◆ WHAT TO PRODUCE: Report each line from the data below that holds the word "Sammlung".

◆ Saved entries:
------------------------

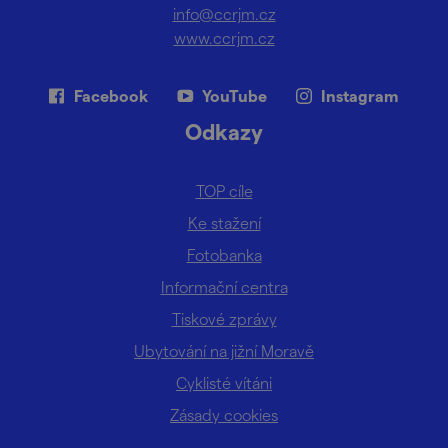
info@ccrjm.cz
www.ccrjm.cz
Facebook
YouTube
Instagram
Odkazy
TOP cíle
Ke stažení
Fotobanka
Informační centra
Tiskové zprávy
Ubytování na jižní Moravě
Cyklisté vítáni
Zásady cookies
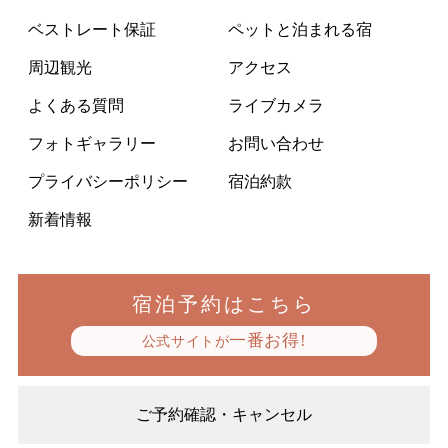
ベストレート保証
ペットと泊まれる宿
周辺観光
アクセス
よくある質問
ライブカメラ
フォトギャラリー
お問い合わせ
プライバシーポリシー
宿泊約款
新着情報
宿泊予約はこちら
一番お得!
公式サイトが
ご予約確認・キャンセル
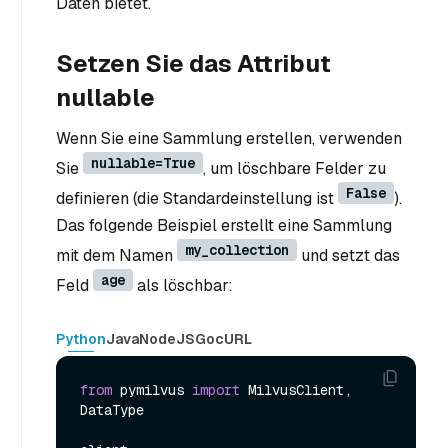
Daten bietet.
Setzen Sie das Attribut
nullable
Wenn Sie eine Sammlung erstellen, verwenden
nullable=True
Sie
, um löschbare Felder zu
False
definieren (die Standardeinstellung ist
).
Das folgende Beispiel erstellt eine Sammlung
my_collection
mit dem Namen
und setzt das
age
Feld
als löschbar:
Python
Java
NodeJS
Go
cURL
from
 pymilvus 
import
 MilvusClient, 
DataType
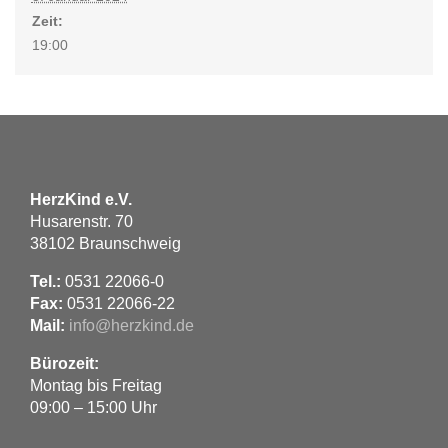
Zeit:
19:00
HerzKind e.V.
Husarenstr. 70
38102 Braunschweig
Tel.:
0531 22066-0
Fax:
0531 22066-22
Mail:
info@herzkind.de
Bürozeit:
Montag bis Freitag
09:00 – 15:00 Uhr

------------------------

◆ OUTPUT FOR THIS TASK:
Wenn Sie eine Sammlung erstellen, verwenden
Das folgende Beispiel erstellt eine Sammlung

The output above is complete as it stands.